CS06: Control and Estimation in Stochastic Systems

Organizer: Alessandro Arlotto (Duke University)

Goggin’s corrected Kalman Filter: Guarantees and Filtering Regimes

Itai Gurvich

In this paper we revisit a non-linear filter for non-Gaussian noises that was introduced by Goggin in 1992. Goggin proved that transforming the observations by the score function and then applying the Kalman Filter (KF) to the transformed observations results in an asymptotically optimal filter. In the current paper, we study the convergence rate of Goggin’s filter in a pre-limit setting that allows us to study a range of signal-to-noise regimes which includes, as a special case, Goggin’s setting. Our guarantees are explicit in the level of observation noise, and importantly, we do not assume Gaussianity of the noises.

Our proofs build on combining simple tools from two separate literature streams. One is a general posterior Cramér-Rao lower bound for filtering. The other is convergence-rate bounds in the Fisher information central limit theorem.

Along the way, we also study filtering regimes for linear state-space models, characterizing clearly degenerate regimes—where trivial filters are nearly optimal—and a balanced regime, which is where Goggin’s filter has the most value.

Sequential policies and the distribution of their total rewards in dynamic and stochastic knapsack problems

Alessandro Arlotto

We study a dynamic and stochastic knapsack problem in which a decision maker is sequentially presented with \(n\) items with unitary rewards and independent weights that are drawn from a known continuous distribution. The decision maker seeks to maximize the expected reward she collects by including items in a knapsack while satisfying a capacity constraint, and while making terminal decisions as soon as each item weight is revealed. We propose a reoptimized heuristic and compare its total rewards with that of the optimal dynamic programming policy. We show that the two total rewards have the same asymptotic mean, the same asymptotic variance, and the same limiting distribution. In contrast, we also note that other asymptotically optimal heuristics that have been considered in the literature have different (larger) higher moments and different limiting distributions.

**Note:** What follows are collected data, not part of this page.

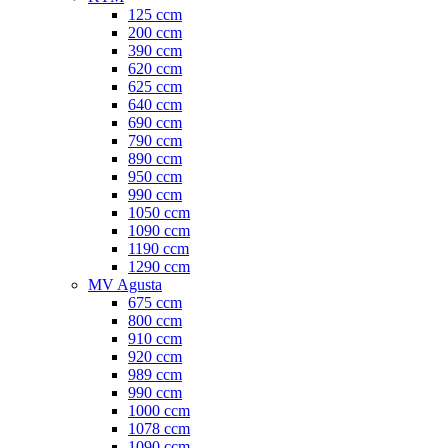
125 ccm
200 ccm
390 ccm
620 ccm
625 ccm
640 ccm
690 ccm
790 ccm
890 ccm
950 ccm
990 ccm
1050 ccm
1090 ccm
1190 ccm
1290 ccm
MV Agusta
675 ccm
800 ccm
910 ccm
920 ccm
989 ccm
990 ccm
1000 ccm
1078 ccm
1090 ccm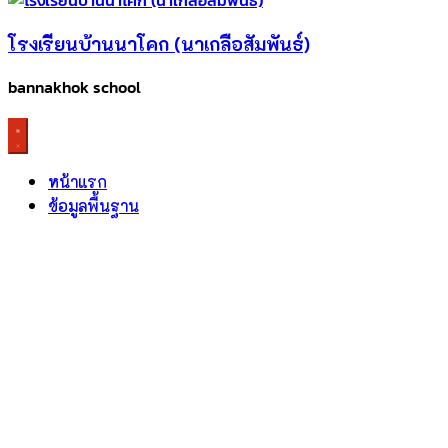
โรงเรียนบ้านนาโคก (นาเกลือสัมพันธ์)
bannakhok school
หน้าแรก
ข้อมูลพื้นฐาน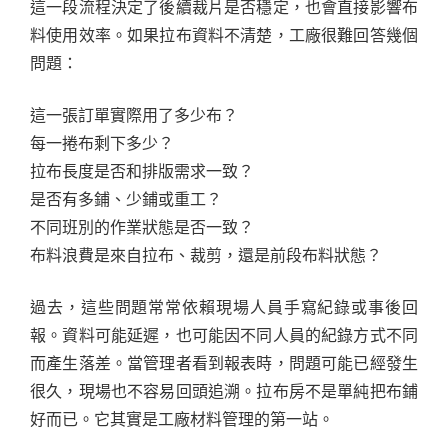
這一段流程決定了後續裁片是否穩定，也會直接影響布
料使用效率。如果拉布資料不清楚，工廠很難回答幾個
問題：
這一張訂單實際用了多少布？
每一捲布剩下多少？
拉布長度是否和排版需求一致？
是否有多鋪、少鋪或重工？
不同班別的作業狀態是否一致？
布料浪費是來自拉布、裁剪，還是前段布料狀態？
過去，這些問題常常依賴現場人員手寫紀錄或事後回
報。資料可能延遲，也可能因不同人員的紀錄方式不同
而產生落差。當管理者看到報表時，問題可能已經發生
很久，現場也不容易回頭追溯。拉布房不是單純把布鋪
好而已。它其實是工廠材料管理的第一站。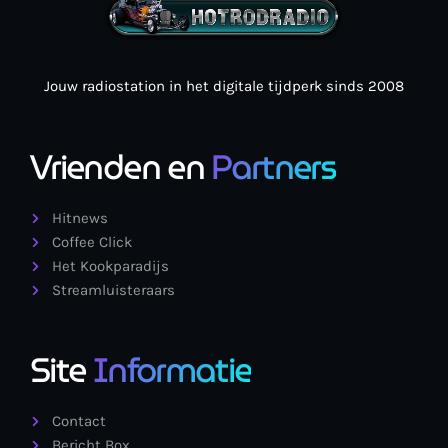
Jouw radiostation in het digitale tijdperk sinds 2008
Vrienden en
Partners
Hitnews
Coffee Click
Het Kookparadijs
Streamluisteraars
Site
Informatie
Contact
Bericht Box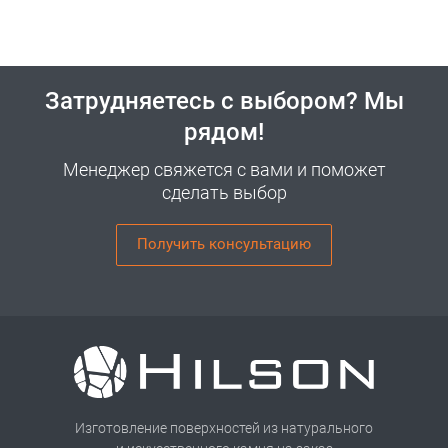
Затрудняетесь с выбором? Мы
рядом!
Менеджер свяжется с вами и поможет
сделать выбор
Получить консультацию
Изготовление поверхностей из натурального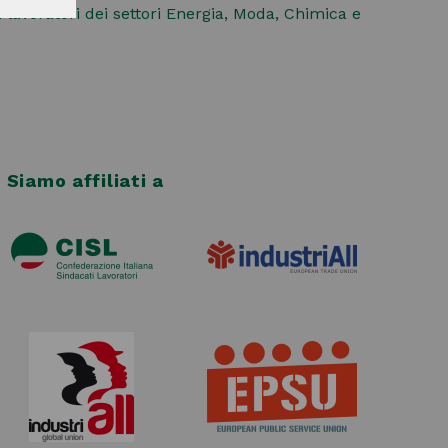
 lavoratori dei settori Energia, Moda, Chimica e
Siamo affiliati a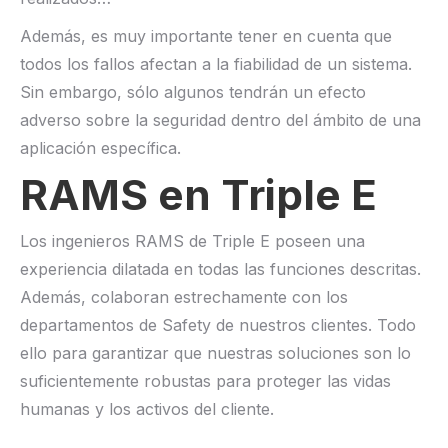
Además, es muy importante tener en cuenta que
todos los fallos afectan a la fiabilidad de un sistema.
Sin embargo, sólo algunos tendrán un efecto
adverso sobre la seguridad dentro del ámbito de una
aplicación específica.
RAMS en Triple E
Los ingenieros RAMS de Triple E poseen una
experiencia dilatada en todas las funciones descritas.
Además, colaboran estrechamente con los
departamentos de Safety de nuestros clientes. Todo
ello para garantizar que nuestras soluciones son lo
suficientemente robustas para proteger las vidas
humanas y los activos del cliente.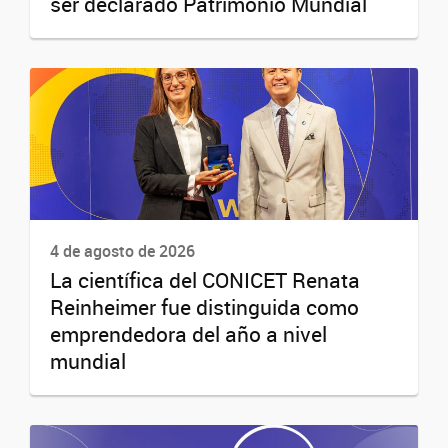
ser declarado Patrimonio Mundial
4 de agosto de 2026
La científica del CONICET Renata
Reinheimer fue distinguida como
emprendedora del año a nivel
mundial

Optimal Sparse Graph Design for Stochastic Matching

Jiaming Xu

The problem of designing sparse graphs to enable efficient stochastic matching arises in a variety of resource allocation and operations research contexts, including process flexibility and package delivery systems. Various graph families—such as K-chains and Erdős–Rényi random graphs—have been studied and shown to achieve strong performance. However, the question of what is the optimal graph design has remained open. In this paper, we resolve this question by proving that random regular graphs are asymptotically optimal.